The Government also argued that the amendment imposed a regulatory burden, but these standards, withdrawn by the Chancellor last year, had industry-wide support. If the Government’s priority is to support small housebuilders, it should be noted that they themselves cite that the major constraints on their building more homes are land prices and access to finance. This was the evidence given last October to the House of Lords Committee on National Policy on the Built Environment by representatives from both the Home Builders Federation and the Federation of Master Builders. The committee concluded:
“We disagree with the Government’s decision to remove the zero carbon homes policy and the Code for Sustainable Homes. These decisions are likely to add to long-term housing costs through a reduction in energy efficiency, and we have heard no clear evidence that they will lead to an increase in housebuilding”.
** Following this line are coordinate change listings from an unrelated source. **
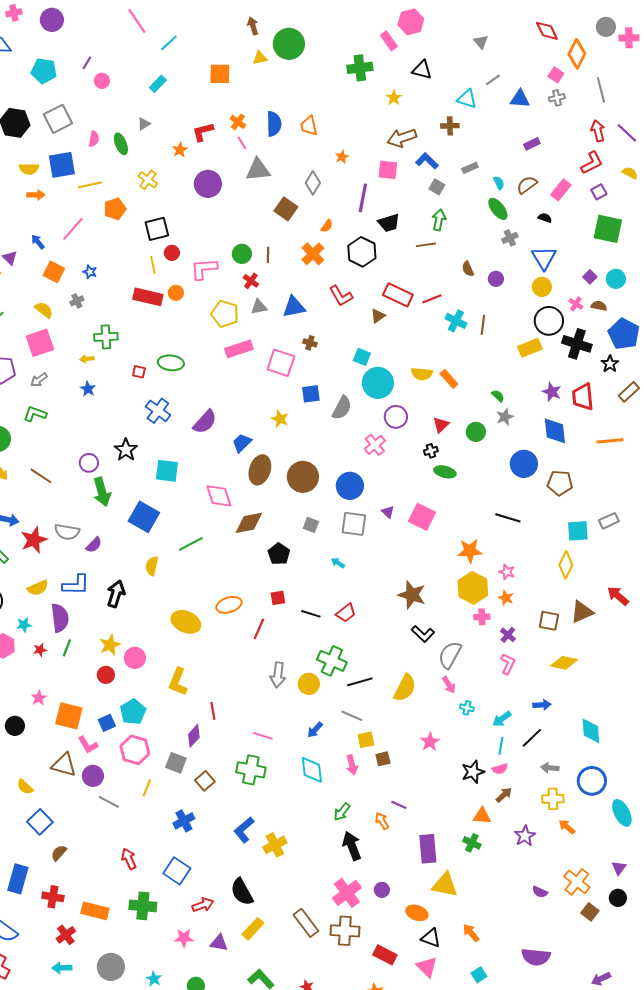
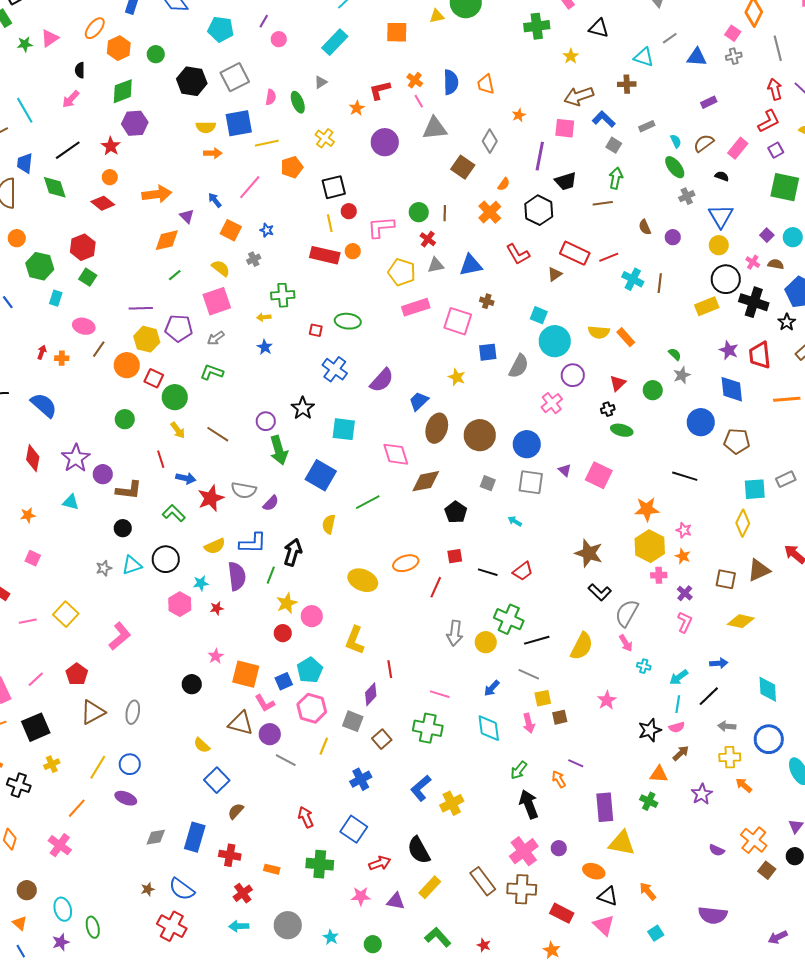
cyan rectangle: (158, 84) -> (335, 42), size x1.5
green line: (67, 648) -> (271, 575), moved
orange rectangle: (95, 911) -> (272, 869), size x0.6

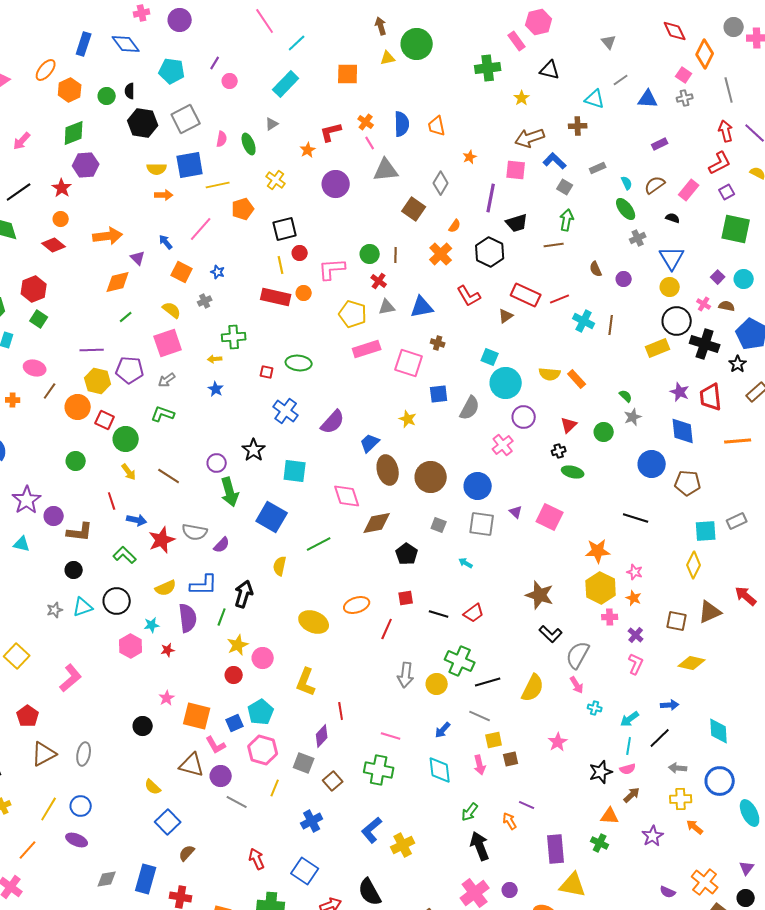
black semicircle: (80, 70) -> (130, 91), moved
brown ellipse: (437, 428) -> (388, 470), turned -32

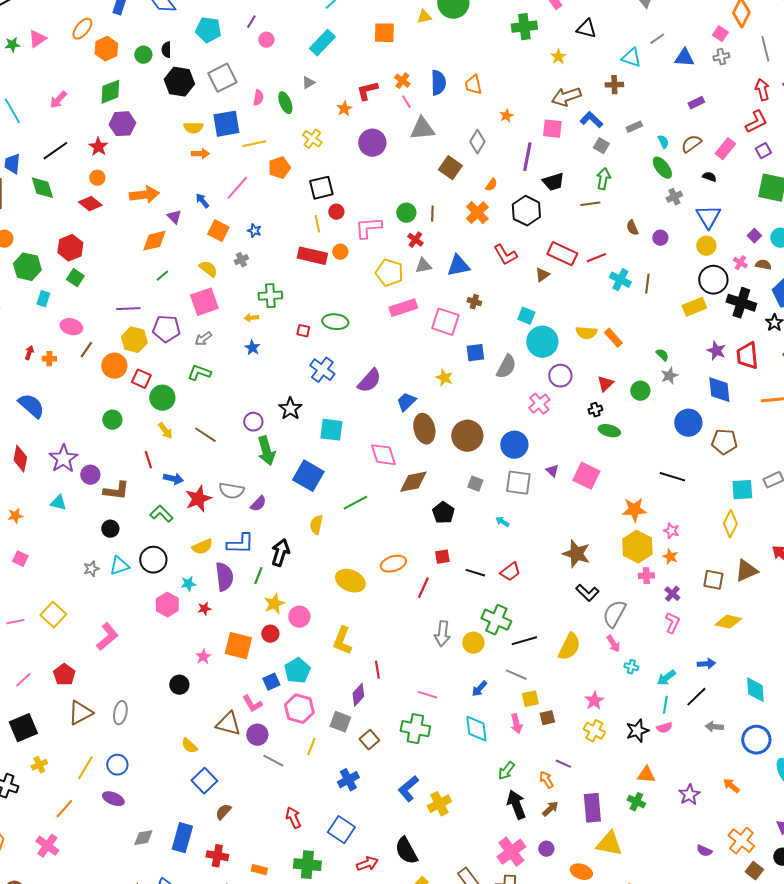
orange square: (197, 716) -> (238, 646), moved
brown arrow: (632, 795) -> (550, 809), moved
yellow cross: (681, 799) -> (594, 731), moved, turned 30

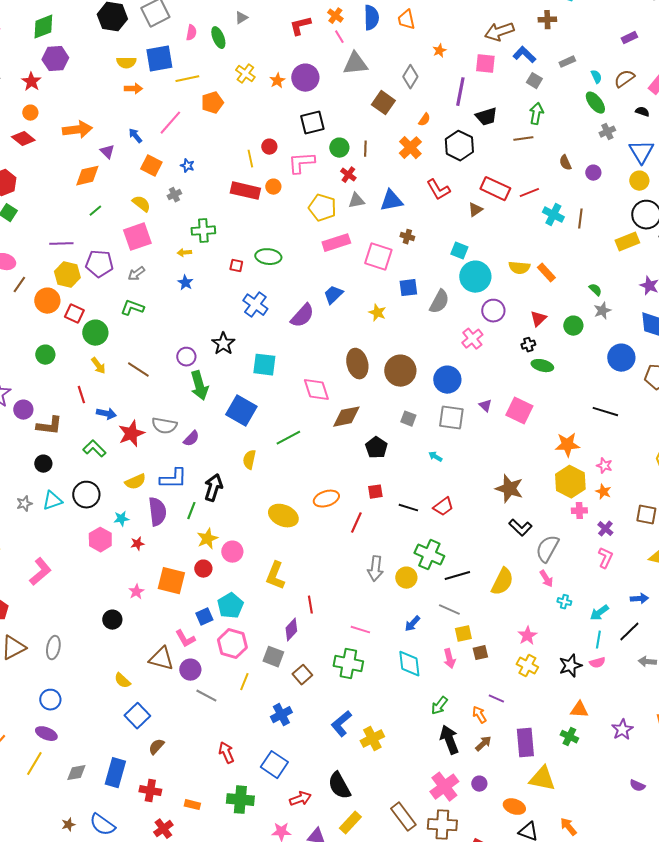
orange star: (344, 109) -> (277, 81), moved
black square: (321, 188) -> (312, 123), moved
blue trapezoid: (406, 402) -> (333, 295), moved
yellow line: (85, 768) -> (34, 764), moved

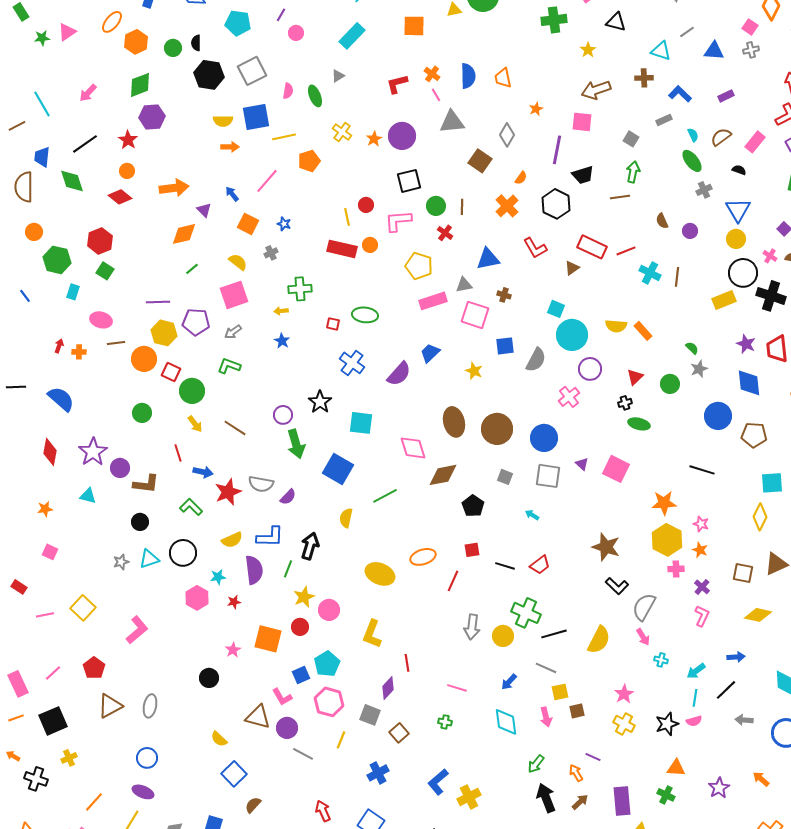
blue L-shape: (524, 55) -> (680, 94), moved
gray triangle: (356, 201) -> (464, 285), moved
brown line: (19, 285) -> (116, 343), turned 48
green cross: (348, 664) -> (445, 722), size x0.5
Let us not forget home owners in all of this. The annual energy bill for a family living in a zero carbon three-bedroom, semi-detached house will be £1,220 less than that for a Victorian home and £330 less than for a home built to existing building regulations. The amendment would also avoid retrofit costs, given that the Government are not ruling out raising energy standards in the future. It is a long-term saving not just to the home owner, but to the environment.
Higher regulatory standards should not be considered as burdensome red tape, but a requirement that is essential to reduce both energy costs and to tackle the threat of climate change. As Mike Roberts, the MD of small housebuilder HAB Housing, said, there should be no exemptions: volume housebuilders have the scale and resource, whilst smaller companies are light on their feet and more able to react quickly. We urge the Government to back up the commitment that the UK made at COP21 in Paris and make higher carbon standards mandatory as soon as possible. I beg to move.